BAGHDAD: Air strikes killed at least nine Iran-backed fighters in Iraq on Thursday near the Iraqi-Syrian border, two senior security officials told AFP.
Iraqi authorities denounced the “blatant attacks” on bases that belong to the Hashed Al-Shaabi, a former paramilitary group now integrated into the regular army, which also encompasses brigades from Iran-backed armed groups.
Nine fighters were killed and another 10 wounded in the strikes that targeted a base housing the US-blacklisted Harakat Ansar Allah Al-Awfiya, two security officials said.
“The base was destroyed, and the rescue teams who arrived at the site were also targeted,” one of the officials said on condition of anonymity.
The base belongs to the Hashed Al-Shaabi or the Popular Mobilization Forces (PMF) whose positions have been repeatedly targeted in attacks blamed on the United States and Israel since the start of the war.

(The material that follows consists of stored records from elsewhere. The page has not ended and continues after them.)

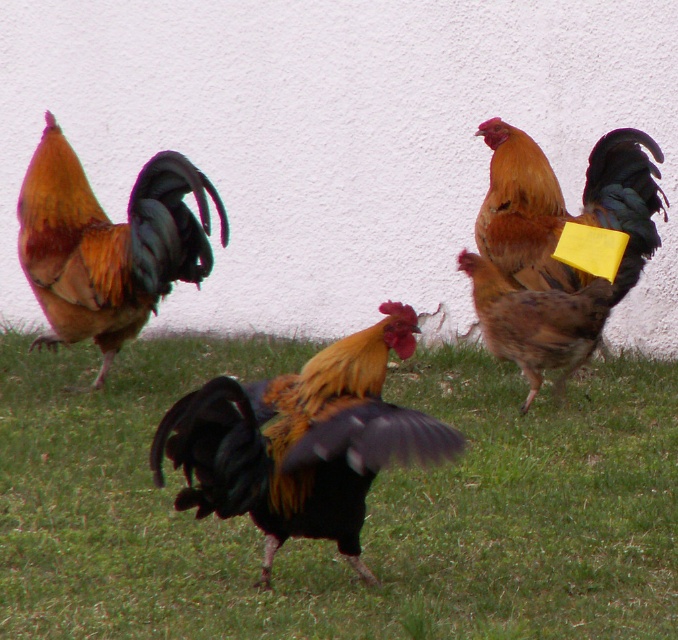 Question: Does shiny orange feathers at left come in front of golden brown feathers at center?

Choices:
 (A) no
 (B) yes

Answer: (B)

Question: Which point is closer to the camera taking this photo?

Choices:
 (A) (517, 262)
 (B) (574, 586)
 (C) (266, 438)

Answer: (C)

Question: Which of the following is the farthest from the observer?

Choices:
 (A) golden brown feathers at center
 (B) shiny black rooster at center
 (C) shiny orange feathers at left

Answer: (A)

Question: Is green grass at center wider than shiny orange feathers at left?

Choices:
 (A) no
 (B) yes

Answer: (B)

Question: Which point is farther to the camera?

Choices:
 (A) golden brown feathers at center
 (B) shiny orange feathers at left

Answer: (A)

Question: Is green grass at center above shiny orange feathers at left?

Choices:
 (A) no
 (B) yes

Answer: (A) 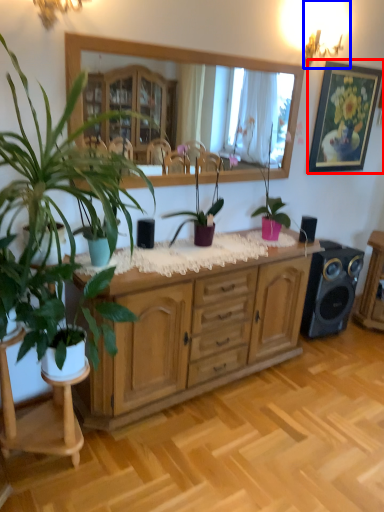 Question: Among these objects, which one is farthest to the camera, picture frame (highlighted by a red box) or lamp (highlighted by a blue box)?

Choices:
 (A) picture frame
 (B) lamp

Answer: (A) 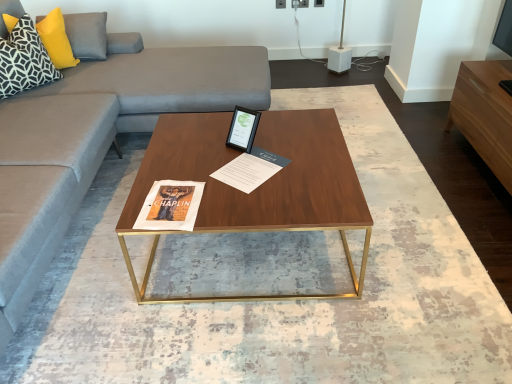 Question: Considering the relative positions of light brown wood entertainment center at right and black and white geometric fabric pillow at upper left, the second pillow from the back, in the image provided, is light brown wood entertainment center at right in front of black and white geometric fabric pillow at upper left, the second pillow from the back,?

Choices:
 (A) no
 (B) yes

Answer: (B)

Question: Can you confirm if light brown wood entertainment center at right is thinner than black and white geometric fabric pillow at upper left, the 1th pillow when ordered from front to back?

Choices:
 (A) yes
 (B) no

Answer: (B)

Question: Is light brown wood entertainment center at right bigger than black and white geometric fabric pillow at upper left, the second pillow from the back?

Choices:
 (A) no
 (B) yes

Answer: (B)

Question: Is light brown wood entertainment center at right further to the viewer compared to black and white geometric fabric pillow at upper left, the second pillow from the back?

Choices:
 (A) no
 (B) yes

Answer: (A)

Question: Is light brown wood entertainment center at right positioned with its back to black and white geometric fabric pillow at upper left, the second pillow from the back?

Choices:
 (A) no
 (B) yes

Answer: (A)

Question: Does light brown wood entertainment center at right appear on the left side of black and white geometric fabric pillow at upper left, the second pillow from the back?

Choices:
 (A) no
 (B) yes

Answer: (A)

Question: Can you see wooden polished coffee table at center touching matte paper magazine at center?

Choices:
 (A) yes
 (B) no

Answer: (B)

Question: Considering the relative sizes of wooden polished coffee table at center and matte paper magazine at center in the image provided, is wooden polished coffee table at center wider than matte paper magazine at center?

Choices:
 (A) no
 (B) yes

Answer: (B)

Question: Could you tell me if wooden polished coffee table at center is facing matte paper magazine at center?

Choices:
 (A) no
 (B) yes

Answer: (A)

Question: Is wooden polished coffee table at center further to the viewer compared to matte paper magazine at center?

Choices:
 (A) no
 (B) yes

Answer: (A)

Question: Can you confirm if wooden polished coffee table at center is smaller than matte paper magazine at center?

Choices:
 (A) yes
 (B) no

Answer: (B)

Question: Does wooden polished coffee table at center have a larger size compared to matte paper magazine at center?

Choices:
 (A) no
 (B) yes

Answer: (B)

Question: Is black and white geometric fabric pillow at upper left, the second pillow from the back, completely or partially inside wooden polished coffee table at center?

Choices:
 (A) no
 (B) yes

Answer: (A) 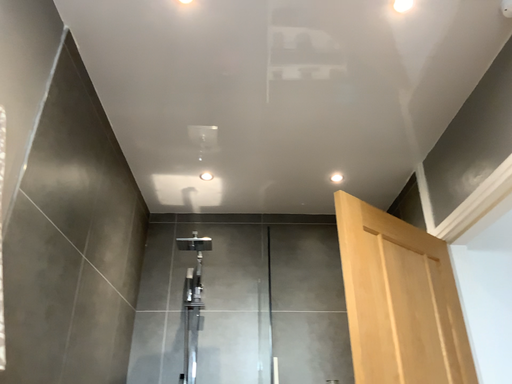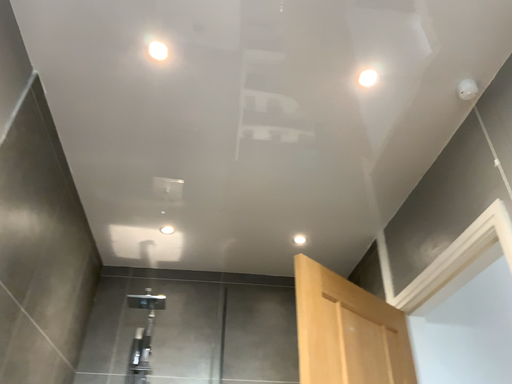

The PMF said nine of its members were killed in Thursday’s attack.
It accused the US of striking its sites, and said that these bases “had no role in targeting US bases in Iraq or elsewhere.”
The PMF added that “all fighters killed were carrying out their official duties, and some were stationed near the borders.”
And it called the Hashed Al-Shaabi an “essential part of Iraq’s security apparatus.”
Iraq has long been a proxy battleground between the United States and Iran, with the country’s successive governments struggling to balance relations between the two rivals.
It was immediately dragged into the Middle East war triggered when the United States and Israel attacked Iran on February 28.
The Islamic Resistance in Iraq, a loose alliance of several Iran-backed groups, have been claiming daily attacks against US bases in Iraq.
Iraq’s Prime Minister Mohammed Shia Al-Sudani denounced what he called “blatant attacks” on the PMF, whose members were “performing their sacred duty within the missions of our security forces.”
“This systematic and repeated aggression, and the targeting of sites and headquarters without distinction, is not merely a military violation. It represents a desperate attempt to create confusion” and weaken Iraq’s security.